Their parents reportedly suspected that witchcraft had been responsible.

Weyer studied many cases of mass hysteria among nuns in convents. The dominant myths in his world were religious, with themes such as "demonic possession" and "sorcery." Weyer said that his goal was to learn

how certain natural things happen to the body which are often attributed to witches. If there are several bewitched or demoniacal persons in one place, as we ordinarily see it to be the case in monasteries, particularly in convents among the women . . . it is necessary first of all that they all be separated and that each of the girls be sent to her parents or relatives. In this way they could be better enlightened and cured. One must, however, consider each procedure in accordance with the needs of each girl.
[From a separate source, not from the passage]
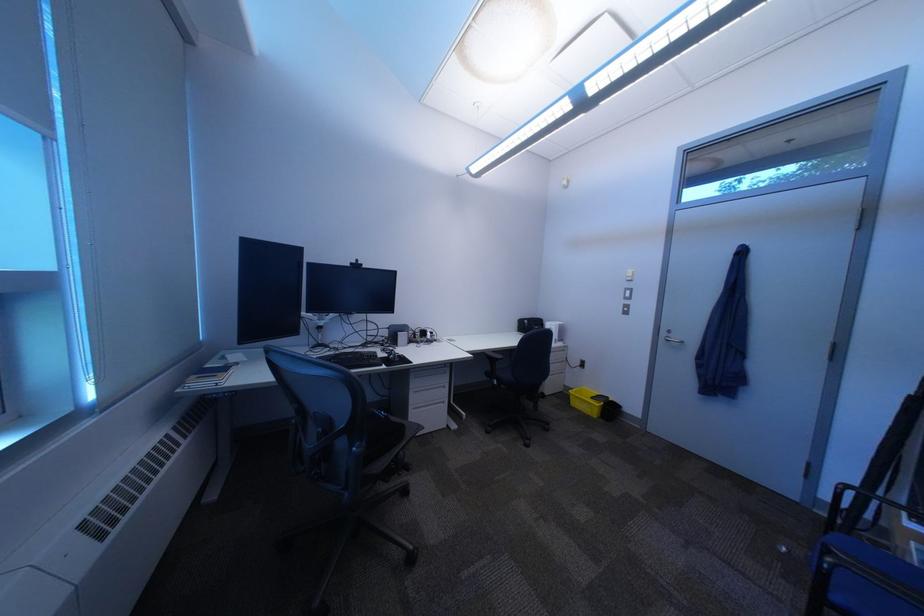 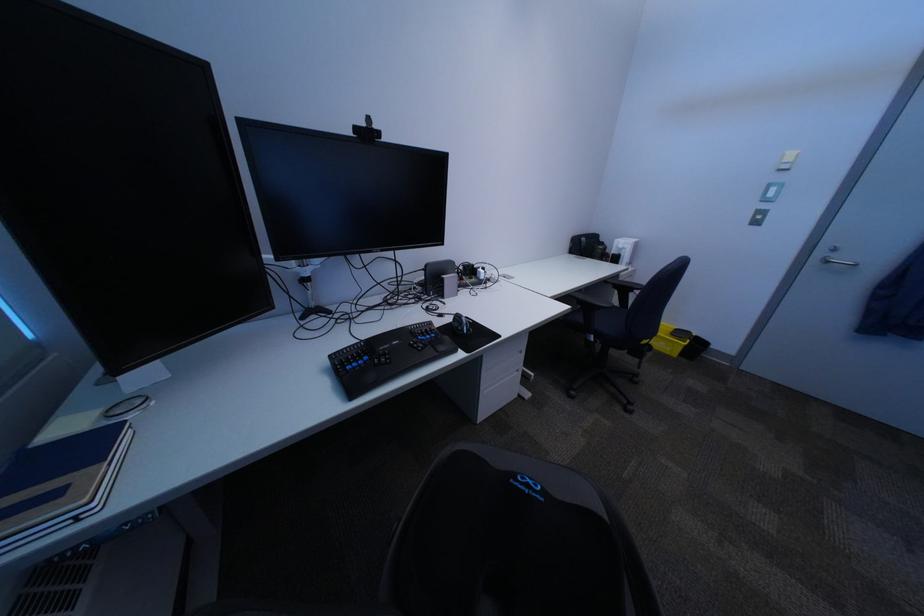 Find the pixel in the second image that matches [396,355] in the first image.

(454, 325)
In developed countries toxic environmental chemicals seem to have replaced alleged evil spirits and witches. The unseen and the unproven tend to be treated with less skepticism than that which has been established in the scientific community. Indeed, scientific and other authorities are automatically suspect, while even the flimsiest theories affirming alleged conspiracies¬the surrogate for "sorcery"¬are greeted with credulous pleasure. Instead of torturing alleged evil enchantresses and attempting to purge them of supposed demons, we torment "evil" authorities and institutions and attempt to find¬or in any event to banish¬demonic chemicals.

Reading a 19th-century account of an instance of mass hysteria at an English textile plant might make one doubt that there has been progress in the area of treating mass hysteria. The report states, in part:

At a cotton manufactory at Bodden Bridge, in Lancashire, a girl on the fifteenth of February, 1787, put a mouse in the bosom of another girl, who had a great dread of mice. The girl was immediately thrown into a fit, and continued in it, with the most violent convulsions, for 24 hours . . . . [Many other girls developed similar symptoms during the next two days.] By this time the alarm was so great that the whole works, in which 200 or 300 were employed, was totally stopped, and an idea prevailed that a particular disease had been introduced by a bag of cotton opened in the house . . . . In all 24 [were afflicted]. Of these, 21 were young women, two were girls of about 10 years of age, and one man, who had been much fatigued with holding [sic] the girls. The symptoms were anxiety, strangulation, and very strong convulsions: and these were so violent as to last without any intermission from a quarter of an hour to 24 hours, and to require four to five persons to prevent the patients from tearing their hair and bashing their heads against the floor or walls . . . . As soon as the patients and the country were assured that the complaints were merely nervous, easily cured, and not introduced by the cotton, no fresh person was affected.

To dissipate their apprehensions still further, the best effects were obtained by causing them to take a cheerful glass and join in a dance. On Tuesday, the 20th, they danced, and the next day were all at work, except two or three, who were much weakened by their fits.

Information on the diagnostic characteristics of mass hysteria is incomplete. Whether such psychosocial factors as school morale affect the likelihood of its developing is un-known. For example, that the Bronx school near the industrial park is in a poor neighborhood might have been a factor in the outbreak of dizziness and nausea there. In any case, apparently no psychiatrists or social scientists were asked to investigate the Bronx school incidents.

Mass hysteria can cause rashes of physical illness. Taking that into account can prevent incorrect treatments, misdirected responses, and public anxiety and can contribute to humaneness in the handling of such problems.